Ranki. Disrupted Air.
I unleashed the accumulated kinetic pressure into a localized, weaponized shove. The physical air displacement launched the tripping cultist entirely off the ground. He crashed violently into the third grunt. A tangle of brass limbs and heavy canvas slammed into the base of a nearby oak tree with a heavy, metallic crunch.
─────────────────────────────────────────────────────
[ ⚠ CRITICAL ADVISORY : Maximum transition limit reached (2/2). ]
[ Muscular failure imminent. Cooldown: 60.00 Seconds. ] ─────────────────────────────────────────────────────
My vision blurred into white static. My grip failed. The rusted shortsword slipped from my fingers, clattering against the stones. My right leg burned with agonizing, white-hot cramps.
The two tangled grunts were struggling to untangle themselves. The impact had damaged their pneumatic legs. One was dragging himself forward on his organic arm, his brass arm twitching erratically. The other was trying to stand, his knee joint grinding and sparking.

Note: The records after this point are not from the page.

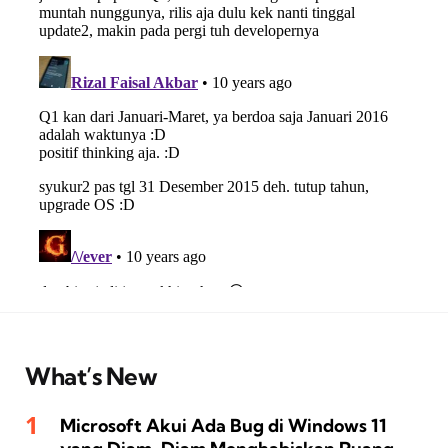
What’s New
Microsoft Akui Ada Bug di Windows 11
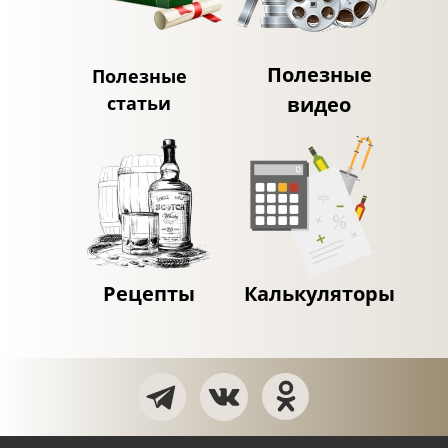
Полезные
Полезные
статьи
видео
Рецепты
Калькуляторы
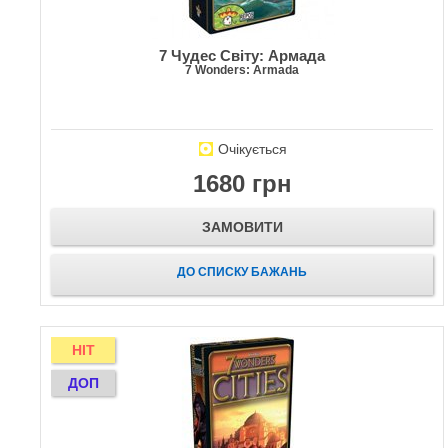
7 Чудес Світу: Армада
7 Wonders: Armada
Очікується
1680 грн
ЗАМОВИТИ
ДО СПИСКУ БАЖАНЬ
HIT
ДОП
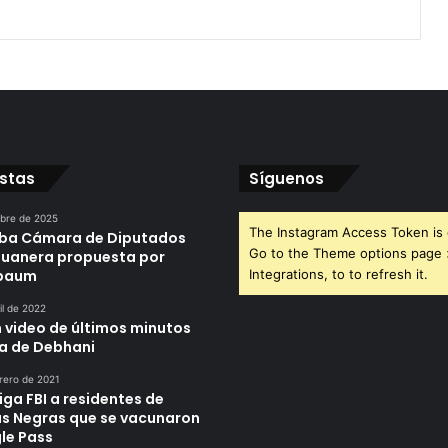
istas
Síguenos
ubre de 2025
The Instagram Access Token is 
ba Cámara de Diputados
Go to the Theme options page
duanera propuesta por
nbaum
Integrations, to to refresh it.
il de 2022
n video de últimos minutos
da de Debhani
rero de 2021
iga FBI a residentes de
as Negras que se vacunaron
le Pass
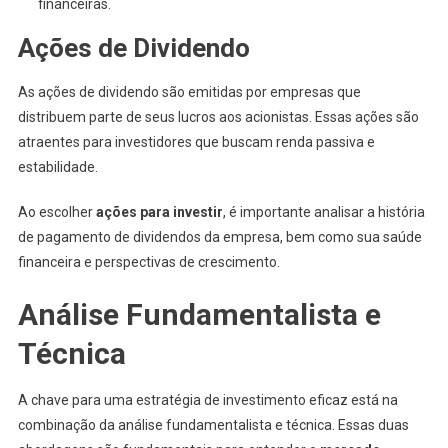
financeiras.
Ações de Dividendo
As ações de dividendo são emitidas por empresas que
distribuem parte de seus lucros aos acionistas. Essas ações são
atraentes para investidores que buscam renda passiva e
estabilidade.
Ao escolher
ações para investir
, é importante analisar a história
de pagamento de dividendos da empresa, bem como sua saúde
financeira e perspectivas de crescimento.
Análise Fundamentalista e
Técnica
A chave para uma estratégia de investimento eficaz está na
combinação da análise fundamentalista e técnica. Essas duas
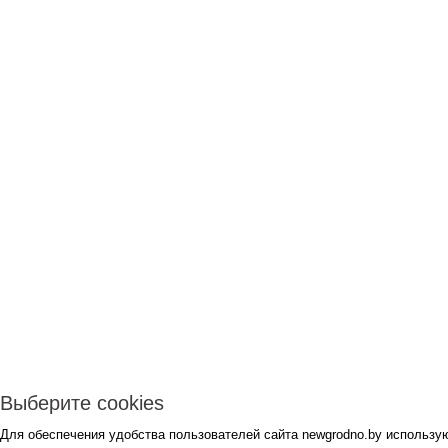
Выберите cookies
Для обеспечения удобства пользователей сайта newgrodno.by использую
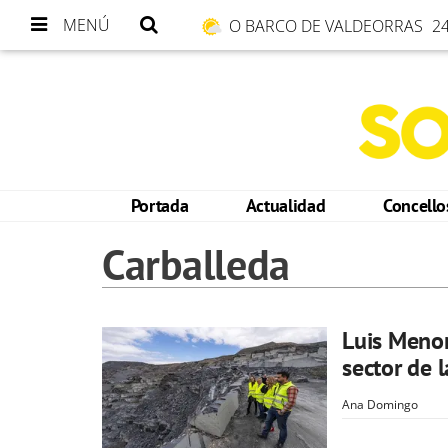
MENÚ
O BARCO DE VALDEORRAS
24
Portada
Actualidad
Concell
Carballeda
Luis Menor
sector de l
Ana Domingo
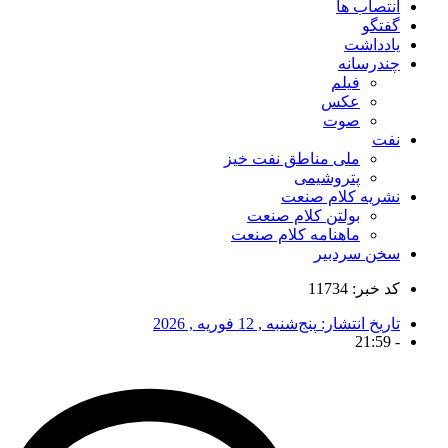
انتصاب ها
گفتگو
یادداشت
چندرسانه
فیلم
عکس
صوت
نفت
ملی مناطق نفت خیز
پتروشیمی
نشریه کلام صنعت
بولتن کلام صنعت
ماهنامه کلام صنعت
سخن سردبیر
کد خبر: 11734
تاریخ انتشار:
پنج‌شنبه , 12 فوریه , 2026
21:59
-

I didn't have the stamina to finish them.
I didn't have the strength to run.
I barely had the strength to stand.
I pressed my back against the oak tree, my chest heaving, my burned hand cradled against my stomach, my bleeding temple trickling warm copper down my jaw. My face was doing the nothing thing. The blank, deadpan mask that my brain defaulted to when the panic got too loud to process.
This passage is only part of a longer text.